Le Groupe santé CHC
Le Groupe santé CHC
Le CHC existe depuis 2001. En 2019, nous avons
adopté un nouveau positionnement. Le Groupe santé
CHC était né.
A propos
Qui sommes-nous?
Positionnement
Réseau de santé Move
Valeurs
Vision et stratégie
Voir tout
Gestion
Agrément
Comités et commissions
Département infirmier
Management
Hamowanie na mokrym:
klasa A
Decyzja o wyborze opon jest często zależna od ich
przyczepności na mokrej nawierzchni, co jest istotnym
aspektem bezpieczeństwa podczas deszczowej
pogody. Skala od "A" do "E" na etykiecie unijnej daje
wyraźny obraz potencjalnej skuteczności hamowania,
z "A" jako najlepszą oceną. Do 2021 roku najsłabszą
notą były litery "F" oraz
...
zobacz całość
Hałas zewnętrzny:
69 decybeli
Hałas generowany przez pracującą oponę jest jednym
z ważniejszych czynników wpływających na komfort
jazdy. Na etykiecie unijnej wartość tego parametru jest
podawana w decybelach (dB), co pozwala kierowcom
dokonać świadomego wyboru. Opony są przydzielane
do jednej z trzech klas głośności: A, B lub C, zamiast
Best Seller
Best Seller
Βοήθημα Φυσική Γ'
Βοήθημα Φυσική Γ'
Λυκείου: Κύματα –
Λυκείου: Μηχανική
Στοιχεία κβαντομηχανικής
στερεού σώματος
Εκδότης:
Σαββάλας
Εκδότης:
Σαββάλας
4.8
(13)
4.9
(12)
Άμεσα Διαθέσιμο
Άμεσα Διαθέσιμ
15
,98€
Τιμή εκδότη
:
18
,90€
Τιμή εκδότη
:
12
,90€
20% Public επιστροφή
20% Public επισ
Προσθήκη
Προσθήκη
---
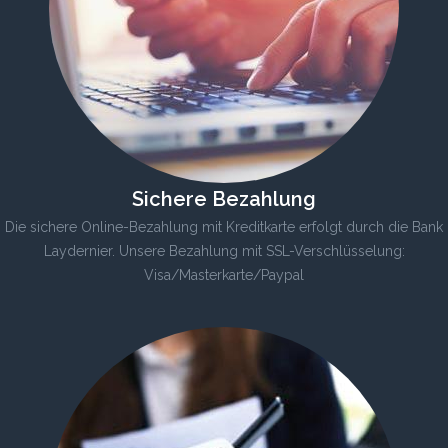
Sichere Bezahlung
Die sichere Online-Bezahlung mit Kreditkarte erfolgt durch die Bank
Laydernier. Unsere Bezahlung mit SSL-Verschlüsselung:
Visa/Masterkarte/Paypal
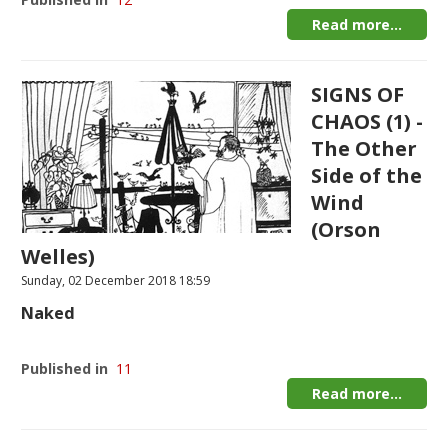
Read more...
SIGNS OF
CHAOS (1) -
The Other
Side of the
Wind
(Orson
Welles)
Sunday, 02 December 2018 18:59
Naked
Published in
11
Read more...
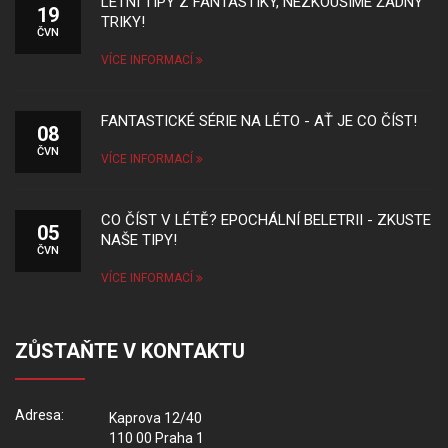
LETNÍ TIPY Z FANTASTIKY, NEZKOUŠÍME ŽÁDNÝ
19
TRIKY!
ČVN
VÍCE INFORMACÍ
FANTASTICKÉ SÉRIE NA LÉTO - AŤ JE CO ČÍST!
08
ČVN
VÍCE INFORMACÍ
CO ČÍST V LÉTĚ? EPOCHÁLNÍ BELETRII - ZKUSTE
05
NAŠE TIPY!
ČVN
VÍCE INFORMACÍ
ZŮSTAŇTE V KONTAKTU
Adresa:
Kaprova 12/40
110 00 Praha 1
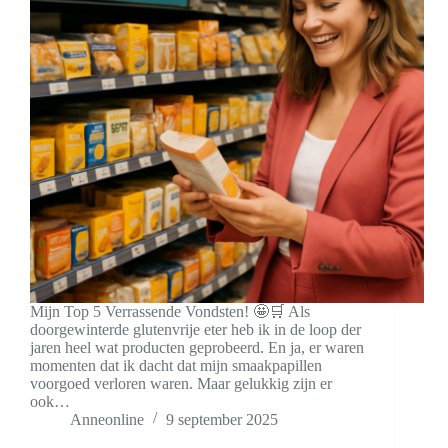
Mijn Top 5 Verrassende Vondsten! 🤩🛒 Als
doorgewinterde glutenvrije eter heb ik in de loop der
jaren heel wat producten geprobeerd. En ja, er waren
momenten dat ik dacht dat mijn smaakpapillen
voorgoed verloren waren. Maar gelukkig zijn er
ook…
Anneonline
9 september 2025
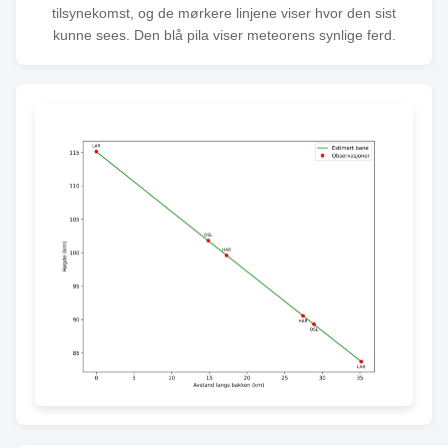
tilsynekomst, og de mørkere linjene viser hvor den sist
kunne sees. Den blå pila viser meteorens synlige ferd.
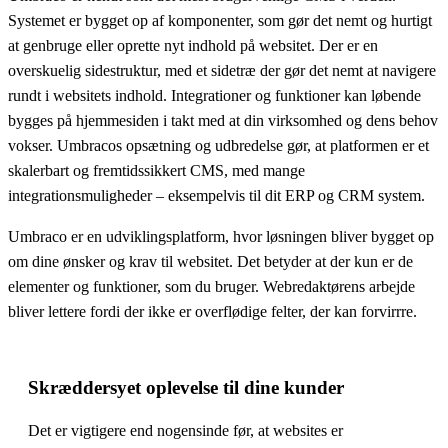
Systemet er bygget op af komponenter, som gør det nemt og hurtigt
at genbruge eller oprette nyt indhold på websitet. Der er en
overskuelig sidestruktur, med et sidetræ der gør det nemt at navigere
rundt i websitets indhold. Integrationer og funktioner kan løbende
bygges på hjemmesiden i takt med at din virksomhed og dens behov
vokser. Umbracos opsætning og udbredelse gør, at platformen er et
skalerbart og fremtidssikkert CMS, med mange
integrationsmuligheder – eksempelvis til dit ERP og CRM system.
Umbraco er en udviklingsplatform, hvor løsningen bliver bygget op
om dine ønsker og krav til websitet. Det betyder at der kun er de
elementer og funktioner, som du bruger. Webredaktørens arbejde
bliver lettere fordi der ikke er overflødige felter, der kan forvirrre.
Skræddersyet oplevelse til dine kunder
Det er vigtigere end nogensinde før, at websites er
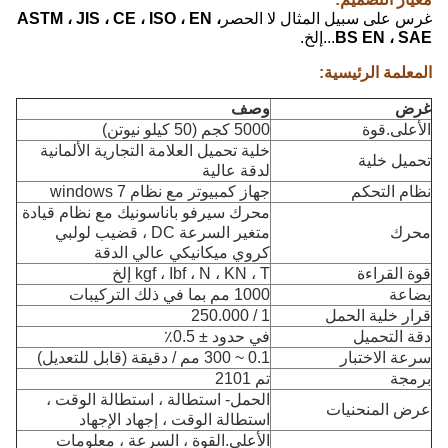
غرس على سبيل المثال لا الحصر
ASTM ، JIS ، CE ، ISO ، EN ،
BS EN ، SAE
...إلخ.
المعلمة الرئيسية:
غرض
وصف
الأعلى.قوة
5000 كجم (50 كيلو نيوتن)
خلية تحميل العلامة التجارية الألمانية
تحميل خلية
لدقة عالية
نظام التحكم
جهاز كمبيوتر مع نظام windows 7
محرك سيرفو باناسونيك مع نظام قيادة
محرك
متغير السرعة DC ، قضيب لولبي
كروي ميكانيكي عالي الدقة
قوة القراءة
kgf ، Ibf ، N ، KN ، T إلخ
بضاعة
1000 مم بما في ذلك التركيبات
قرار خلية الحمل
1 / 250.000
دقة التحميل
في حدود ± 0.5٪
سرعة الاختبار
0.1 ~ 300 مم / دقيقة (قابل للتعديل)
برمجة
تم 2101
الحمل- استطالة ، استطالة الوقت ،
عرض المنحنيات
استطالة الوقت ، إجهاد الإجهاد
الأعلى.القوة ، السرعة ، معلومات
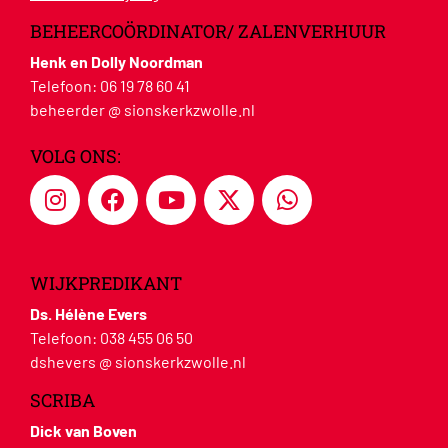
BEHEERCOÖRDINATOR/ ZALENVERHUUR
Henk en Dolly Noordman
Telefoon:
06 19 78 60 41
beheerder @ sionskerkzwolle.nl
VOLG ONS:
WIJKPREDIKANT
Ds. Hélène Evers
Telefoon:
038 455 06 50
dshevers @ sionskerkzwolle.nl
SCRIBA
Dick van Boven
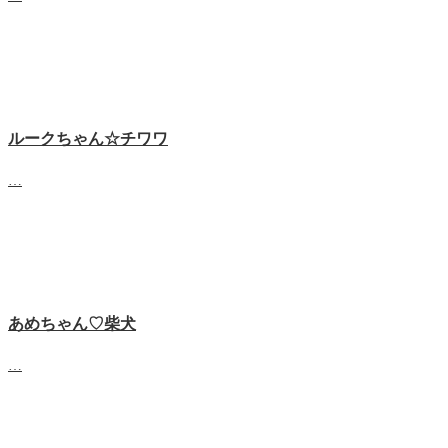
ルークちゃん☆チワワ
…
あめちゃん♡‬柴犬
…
--
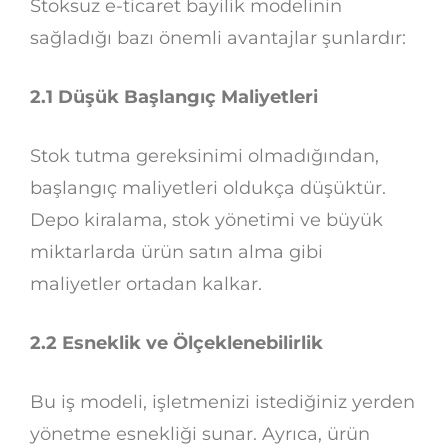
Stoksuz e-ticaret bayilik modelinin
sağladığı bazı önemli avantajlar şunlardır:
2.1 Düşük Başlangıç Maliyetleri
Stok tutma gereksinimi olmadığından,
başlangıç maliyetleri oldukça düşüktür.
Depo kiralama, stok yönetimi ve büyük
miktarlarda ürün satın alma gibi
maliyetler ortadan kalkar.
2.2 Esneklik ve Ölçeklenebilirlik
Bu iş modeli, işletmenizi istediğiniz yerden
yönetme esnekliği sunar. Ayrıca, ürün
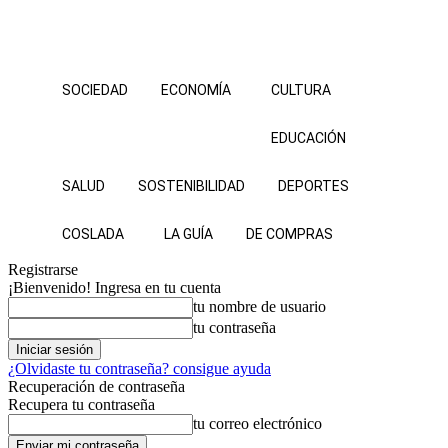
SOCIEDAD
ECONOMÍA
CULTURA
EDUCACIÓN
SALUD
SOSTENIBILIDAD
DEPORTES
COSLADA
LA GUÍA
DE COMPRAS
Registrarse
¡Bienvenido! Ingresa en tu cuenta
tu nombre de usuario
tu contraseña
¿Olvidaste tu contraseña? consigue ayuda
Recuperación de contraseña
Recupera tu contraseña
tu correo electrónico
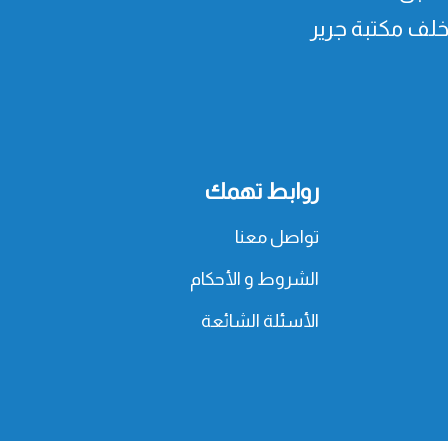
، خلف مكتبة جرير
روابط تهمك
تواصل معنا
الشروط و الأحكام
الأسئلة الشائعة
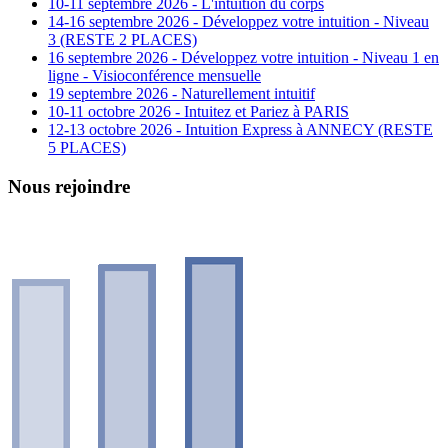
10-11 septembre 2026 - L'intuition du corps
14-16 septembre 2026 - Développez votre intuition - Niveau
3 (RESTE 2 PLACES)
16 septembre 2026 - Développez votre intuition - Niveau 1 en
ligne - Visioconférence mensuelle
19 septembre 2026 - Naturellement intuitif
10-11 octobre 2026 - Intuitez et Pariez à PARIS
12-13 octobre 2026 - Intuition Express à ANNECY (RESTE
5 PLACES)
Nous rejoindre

◆ **Problem**:
Extract, from the material above, each line holding the word "RESTE".

◆ **Result**:
3 (RESTE 2 PLACES)
12-13 octobre 2026 - Intuition Express à ANNECY (RESTE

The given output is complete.